> **TASK DATA**
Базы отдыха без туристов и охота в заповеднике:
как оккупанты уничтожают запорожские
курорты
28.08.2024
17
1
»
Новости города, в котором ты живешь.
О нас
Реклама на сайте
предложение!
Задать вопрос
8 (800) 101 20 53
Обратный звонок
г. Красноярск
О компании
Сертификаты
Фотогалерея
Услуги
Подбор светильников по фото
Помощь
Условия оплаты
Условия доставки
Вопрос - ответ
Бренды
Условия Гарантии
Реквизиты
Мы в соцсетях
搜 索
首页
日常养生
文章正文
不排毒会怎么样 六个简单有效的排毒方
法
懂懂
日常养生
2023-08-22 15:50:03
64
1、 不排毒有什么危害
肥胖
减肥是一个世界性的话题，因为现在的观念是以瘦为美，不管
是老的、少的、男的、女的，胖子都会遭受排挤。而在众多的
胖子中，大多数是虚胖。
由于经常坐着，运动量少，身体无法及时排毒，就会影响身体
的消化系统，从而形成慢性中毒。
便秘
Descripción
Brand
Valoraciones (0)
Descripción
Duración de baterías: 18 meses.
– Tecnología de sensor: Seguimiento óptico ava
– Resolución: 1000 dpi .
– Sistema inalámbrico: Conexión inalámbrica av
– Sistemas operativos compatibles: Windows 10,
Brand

--

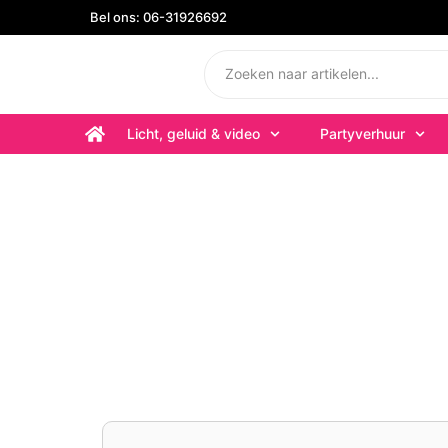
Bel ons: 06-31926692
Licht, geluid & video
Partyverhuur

--

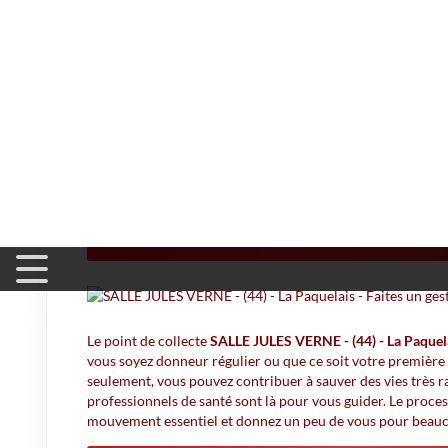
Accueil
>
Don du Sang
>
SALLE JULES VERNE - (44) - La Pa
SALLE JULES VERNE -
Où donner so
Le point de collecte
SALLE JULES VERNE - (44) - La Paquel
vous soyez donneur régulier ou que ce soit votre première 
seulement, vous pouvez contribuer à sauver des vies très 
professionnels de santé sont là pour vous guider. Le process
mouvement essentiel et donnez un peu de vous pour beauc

> **WHAT THE TASK REQUIRES**
Whenever the string "Условия" turns up in a line of the material, that line counts; say how many such lines there are, giving the number only.

> **OUTPUT OF THE EXERCISE**
3